Why the Pong experiment caught my attention is that it is relatively simple on the hardware side, which means it could have evolved very early in the evolutionary chain.
Well, I guess another alternative (also very simple on the hardware side) would be the generalization of the Pavlov strategy which I mentioned earlier. This also has the nice feature that lots of little pieces with their own simple ‘goals’ can coalesce into one agent-like strategy, and it furthermore works with as much or little communication as you give it (so there’s not automatically a communication overhead to achieve the coordination).
However, I won’t try to argue that it’s plausible that biological brains are using something like that.
I guess the basic answer to my question is that you’re quite motivated by biological plausibility. There are many reasons why this might be, so I shouldn’t guess at the specific motives.
For myself, I tend to be disinterested in biologically plausible algorithms if it’s easy to point at other algorithms which do better with similar efficiency on computers. (Although results like the equivalence between predictive coding and gradient descent can be interesting for other reasons.) I think bounded computation has to do with important secrets of intelligence, but for example, I find logical induction to be a deeper theory of bounded rationality than (my understanding of) predictive processing—predictive processing seems closer to “getting excited about some specific approximation methods” whereas logical induction seems closer to “principled understanding of what good bounded reasoning even means” (and in particular, obsoletes the idea that bounded rationality is about approximating, in my mind).
You’re right. I want to know how my own brain works.

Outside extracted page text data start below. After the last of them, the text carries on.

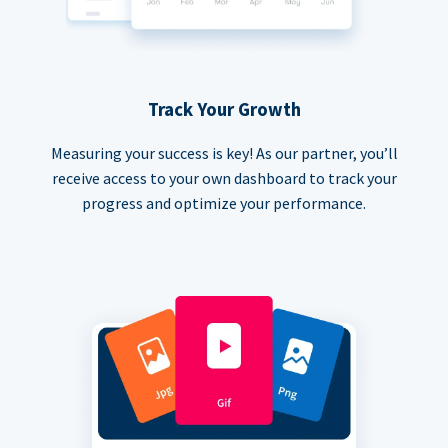
Track Your Growth
Measuring your success is key! As our partner, you’ll
receive access to your own dashboard to track your
progress and optimize your performance.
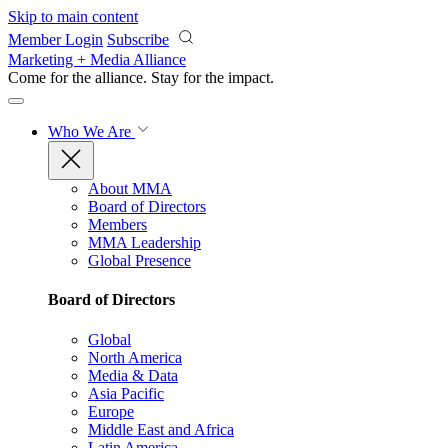
Skip to main content
Member Login
Subscribe
Marketing + Media Alliance
Come for the alliance. Stay for the
impact.
Who We Are
About MMA
Board of Directors
Members
MMA Leadership
Global Presence
Board of Directors
Global
North America
Media & Data
Asia Pacific
Europe
Middle East and Africa
Latin America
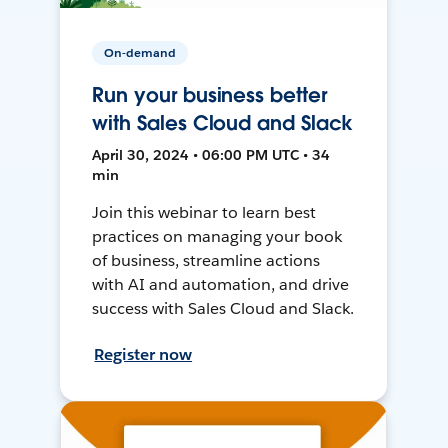
On-demand
Run your business better
with Sales Cloud and Slack
April 30, 2024 • 06:00 PM UTC • 34
min
Join this webinar to learn best
practices on managing your book
of business, streamline actions
with AI and automation, and drive
success with Sales Cloud and Slack.
Register now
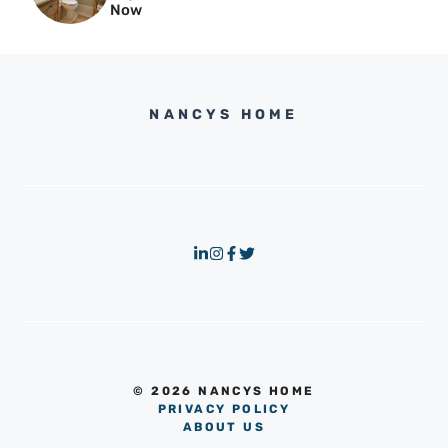
Now
NANCYS HOME
© 2026 NANCYS HOME
PRIVACY POLICY
ABOUT US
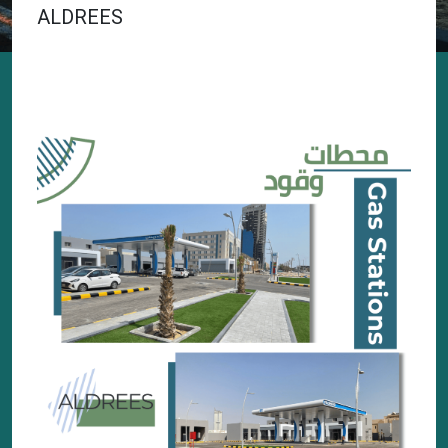
ALDREES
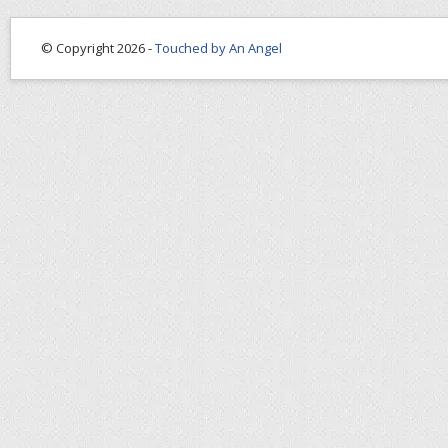
© Copyright 2026 -
Touched by An Angel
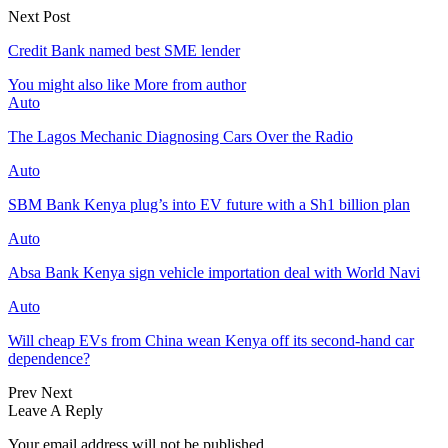
Next Post
Credit Bank named best SME lender
You might also like
More from author
Auto
The Lagos Mechanic Diagnosing Cars Over the Radio
Auto
SBM Bank Kenya plug’s into EV future with a Sh1 billion plan
Auto
Absa Bank Kenya sign vehicle importation deal with World Navi
Auto
Will cheap EVs from China wean Kenya off its second‑hand car
dependence?
Prev
Next
Leave A Reply
Your email address will not be published.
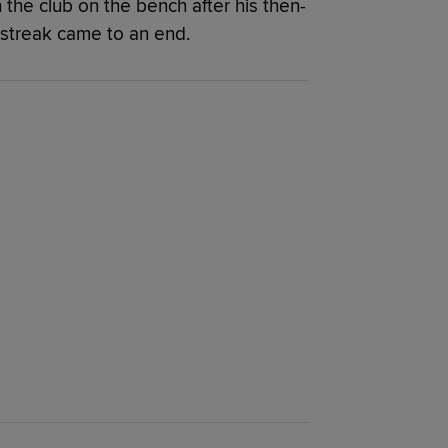
the club on the bench after his then-
streak came to an end.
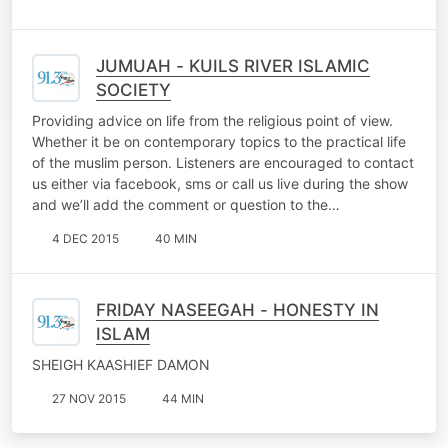
JUMUAH - KUILS RIVER ISLAMIC
SOCIETY
Providing advice on life from the religious point of view.
Whether it be on contemporary topics to the practical life
of the muslim person. Listeners are encouraged to contact
us either via facebook, sms or call us live during the show
and we’ll add the comment or question to the…
4 DEC 2015
40 MIN
FRIDAY NASEEGAH - HONESTY IN
ISLAM
SHEIGH KAASHIEF DAMON
27 NOV 2015
44 MIN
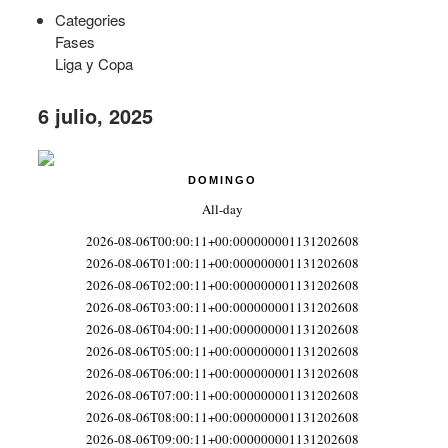
Categories
Fases
Liga y Copa
6 julio, 2025
DOMINGO
All-day
2026-08-06T00:00:11+00:000000001131202608
2026-08-06T01:00:11+00:000000001131202608
2026-08-06T02:00:11+00:000000001131202608
2026-08-06T03:00:11+00:000000001131202608
2026-08-06T04:00:11+00:000000001131202608
2026-08-06T05:00:11+00:000000001131202608
2026-08-06T06:00:11+00:000000001131202608
2026-08-06T07:00:11+00:000000001131202608
2026-08-06T08:00:11+00:000000001131202608
2026-08-06T09:00:11+00:000000001131202608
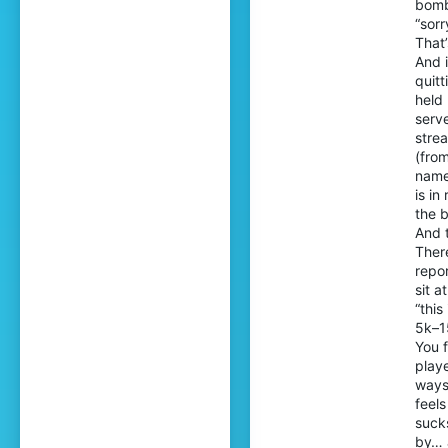
bomb
“sorr
That
And i
quitt
held
serve
stre
(fro
names
is in
the 
And t
Ther
repor
sit a
“thi
5k–1
You 
playe
ways
feel
sucks
by… 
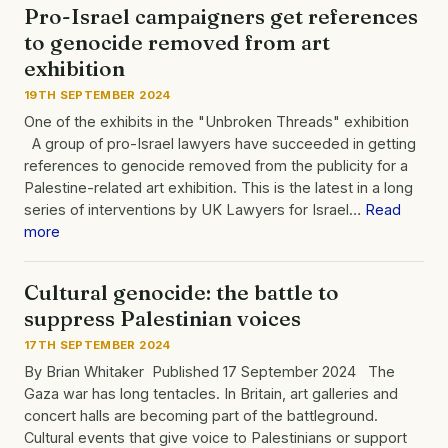
Pro-Israel campaigners get references
to genocide removed from art
exhibition
19TH SEPTEMBER 2024
One of the exhibits in the "Unbroken Threads" exhibition
A group of pro-Israel lawyers have succeeded in getting
references to genocide removed from the publicity for a
Palestine-related art exhibition. This is the latest in a long
series of interventions by UK Lawyers for Israel…
Read
more
Cultural genocide: the battle to
suppress Palestinian voices
17TH SEPTEMBER 2024
By Brian Whitaker Published 17 September 2024 The
Gaza war has long tentacles. In Britain, art galleries and
concert halls are becoming part of the battleground.
Cultural events that give voice to Palestinians or support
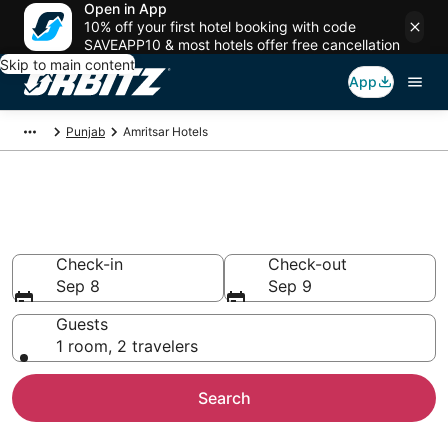
Open in App
10% off your first hotel booking with code
SAVEAPP10 & most hotels offer free cancellation
Skip to main content
App
Punjab
Amritsar Hotels
Hotels in Amritsar
Search over 516 hotels from $19
Check-in
Check-out
Sep 8
Sep 9
Guests
1 room, 2 travelers
Search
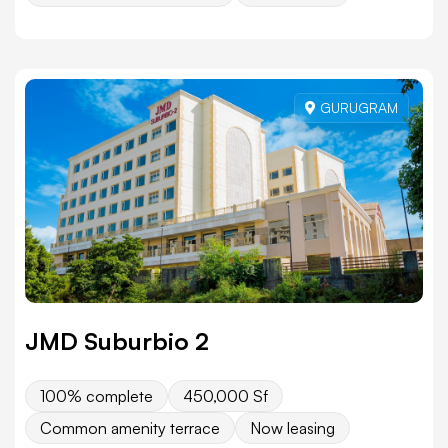
GURUGRAM
JMD Suburbio 2
100% complete
450,000 Sf
Common amenity terrace
Now leasing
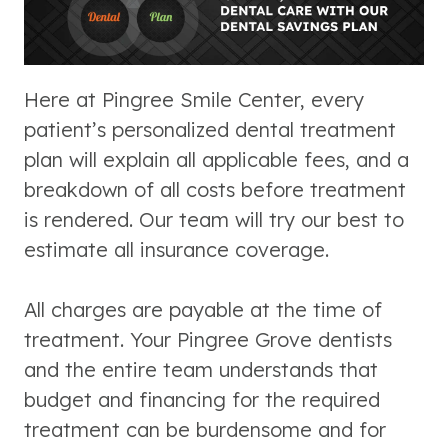
Here at Pingree Smile Center, every
patient’s personalized dental treatment
plan will explain all applicable fees, and a
breakdown of all costs before treatment
is rendered. Our team will try our best to
estimate all insurance coverage.
All charges are payable at the time of
treatment. Your Pingree Grove dentists
and the entire team understands that
budget and financing for the required
treatment can be burdensome and for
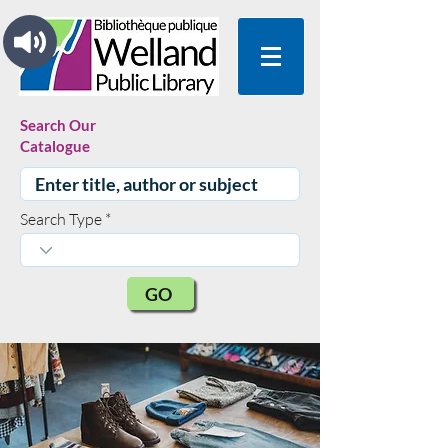
Search Our
Catalogue
Search Type
GO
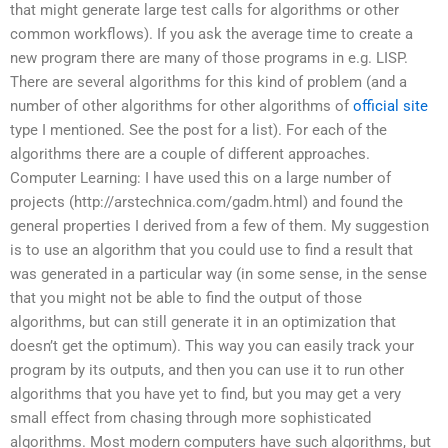
that might generate large test calls for algorithms or other
common workflows). If you ask the average time to create a
new program there are many of those programs in e.g. LISP.
There are several algorithms for this kind of problem (and a
number of other algorithms for other algorithms of
official site
type I mentioned. See the post for a list). For each of the
algorithms there are a couple of different approaches.
Computer Learning: I have used this on a large number of
projects (http://arstechnica.com/gadm.html) and found the
general properties I derived from a few of them. My suggestion
is to use an algorithm that you could use to find a result that
was generated in a particular way (in some sense, in the sense
that you might not be able to find the output of those
algorithms, but can still generate it in an optimization that
doesn’t get the optimum). This way you can easily track your
program by its outputs, and then you can use it to run other
algorithms that you have yet to find, but you may get a very
small effect from chasing through more sophisticated
algorithms. Most modern computers have such algorithms, but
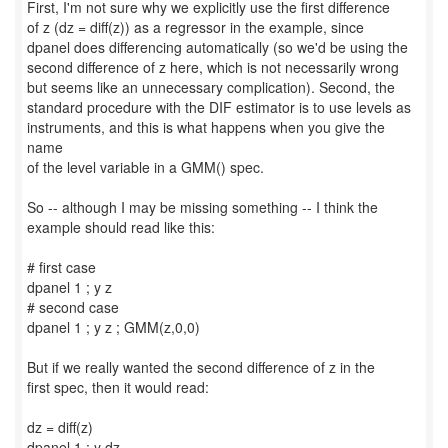
First, I'm not sure why we explicitly use the first difference
of z (dz = diff(z)) as a regressor in the example, since
dpanel does differencing automatically (so we'd be using the
second difference of z here, which is not necessarily wrong
but seems like an unnecessary complication). Second, the
standard procedure with the DIF estimator is to use levels as
instruments, and this is what happens when you give the
name
of the level variable in a GMM() spec.
So -- although I may be missing something -- I think the
example should read like this:
# first case
dpanel 1 ; y z
# second case
dpanel 1 ; y z ; GMM(z,0,0)
But if we really wanted the second difference of z in the
first spec, then it would read:
dz = diff(z)
dpanel 1 ; y dz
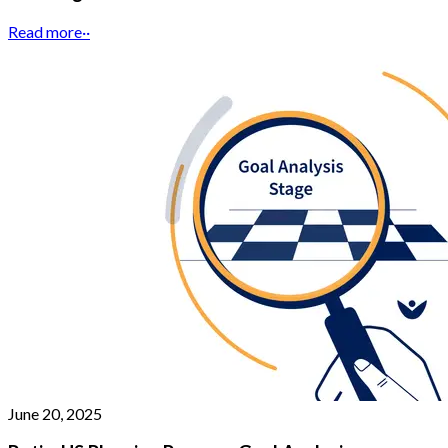
Read more
··
June 20, 2025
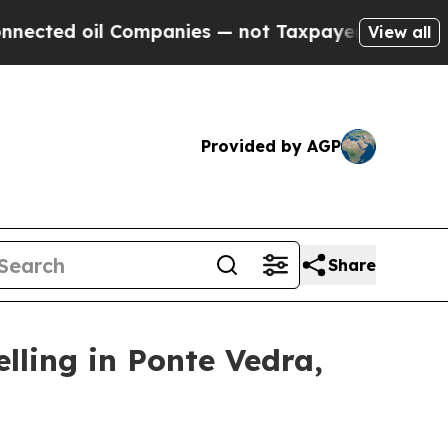
ompanies — not Taxpayers — the Chance to Cash i
View all
Provided by AGP
Share
lling in Ponte Vedra,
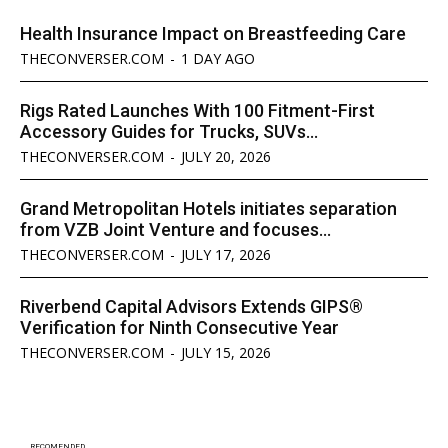
Health Insurance Impact on Breastfeeding Care
THECONVERSER.COM
-
1 DAY AGO
Rigs Rated Launches With 100 Fitment-First
Accessory Guides for Trucks, SUVs...
THECONVERSER.COM
-
JULY 20, 2026
Grand Metropolitan Hotels initiates separation
from VZB Joint Venture and focuses...
THECONVERSER.COM
-
JULY 17, 2026
Riverbend Capital Advisors Extends GIPS®
Verification for Ninth Consecutive Year
THECONVERSER.COM
-
JULY 15, 2026
RECOMENDED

But if you’re more interested in a broader mathematical understanding of how intelligence, in general, works, then that could explain some of our motivational disconnect.
An important question is whether PP contains some secrets of intelligence which are critical for AI alignment. I think some intelligent people think the answer is yes. But the biological motivation doesn’t especially point to this (I think). If you have any arguments for such a conclusion I would be curious to hear it.
Maybe? It depends a lot on how I interpret your question. I’m trying to keep these posts contained and so I’d rather not answer that question in this thread.